La programmation s’est notamment révélée travaillée par la question de la perte : dans plusieurs films, la disparition d’un être ou d’un élément menace de détruire l’équilibre en place et modifie l’existence des personnages, allant parfois jusqu’à la rendre impossible. C’est le cas de L’Inconnu (1927) de Tod Browning où Alonzo (Lon Chaney), faux infirme lanceur de couteau, finit par se faire amputer de ses bras par amour pour Nanon (Joan Crawford), qui ne supporte pas d’être touchée par les hommes. Par un coup du destin des plus cruels, l’opération a lieu au moment où la jeune femme se laisse enfin approcher par un rival. Dans une séquence vertigineuse, le montage alterne alors entre les caresses du couple et le visage progressivement gagné par le délire d’Alonzo, donnant la mesure des ravages provoqués par un tel arrachement. Le film trouvait ainsi parfaitement sa place dans la rétrospective baptisée « L’Amour fou », qui couvrait audacieusement l’ensemble de l’histoire du cinéma
À l’homme sans bras de L’Inconnu répondait la montagne sans loup de Punta Stella, un court-métrage réalisé par Pierre Denoits, qui avait déjà présenté une autre histoire d’amour déçu aux Entrevues de 2016 avec Pastorale. Au début du film, deux hommes rendent visite à une amie bergère, flanqués du cadavre d’un loup (le dernier survivant des environs) qu’ils viennent de tuer. Ce n’est pas eux que l’on vient d’achever et pourtant presque tous ont l’air abattu : la bergère propose vite un verre de vin, histoire d’oublier, et l’un des chasseurs tente de détendre l’atmosphère en s’emparant d’un ukulele. Des aboiements persistants couvrent cependant la musique et témoignent de leur échec à vouloir réintroduire de la légèreté. Une anecdote effrayante (le meurtre d’un berger par un homme couvert de poils dans les Alpes italiennes) et la disparition de la charogne en pleine nuit font subtilement glisser le film du réalisme vers le fantastique. L’apparition terrifiante du loup, savamment orchestrée par les ruptures sonores et l’usage du hors champ, apparaît alors comme le point d’orgue d’un film invitant avec finesse à réfléchir sur la disparition d’une espèce.

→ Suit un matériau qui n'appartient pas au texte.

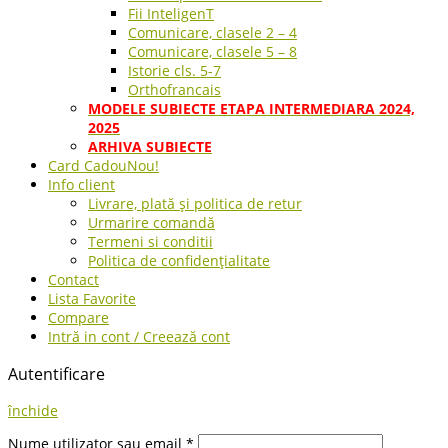
Fii InteligenT
Comunicare, clasele 2 – 4
Comunicare, clasele 5 – 8
Istorie cls. 5-7
Orthofrancais
MODELE SUBIECTE ETAPA INTERMEDIARA 2024,
2025
ARHIVA SUBIECTE
Card Cadou
Nou!
Info client
Livrare, plată și politica de retur
Urmarire comandă
Termeni si conditii
Politica de confidențialitate
Contact
Lista Favorite
Compare
Intră in cont / Creează cont
Autentificare
închide
Nume utilizator sau email
*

Punta Stella de Pierre Denoits
À visage (dé)couvert
Dans Perchés de Guillaume Lillo, entièrement construit à partir d’images trouvées sur le net, c’est une voix sans visage qui guide un récit de dépression et lui donne sa profondeur. L’absence du narrateur fait d’autant plus sens que ce dernier est atteint d’une dysmorphophobie et possède une vision altérée de son propre physique. Avec ses répliques teintées d’humour noir (« J’ai fini par acheter une corde à Leroy-Merlin », « Je me sens plus proche d’une Citroën C3 que de n’importe quel humain sur la terre »), le film trouve un ton bien particulier, à la fois incisif et désabusé. Il oscille de la même manière entre trivialité et poésie (les oiseaux perchés deviennent une éloquente métaphore de la folie), parenthèses apaisantes (musique d’ambiance relaxante, mandalas et montagnes reposantes) et saillies violentes (scènes dans un manoir hanté ou une boîte de nuit). En jouant ainsi sur des grands écarts, le cinéaste parvient à restituer la complexité d’une âme tiraillée par des sentiments contradictoires.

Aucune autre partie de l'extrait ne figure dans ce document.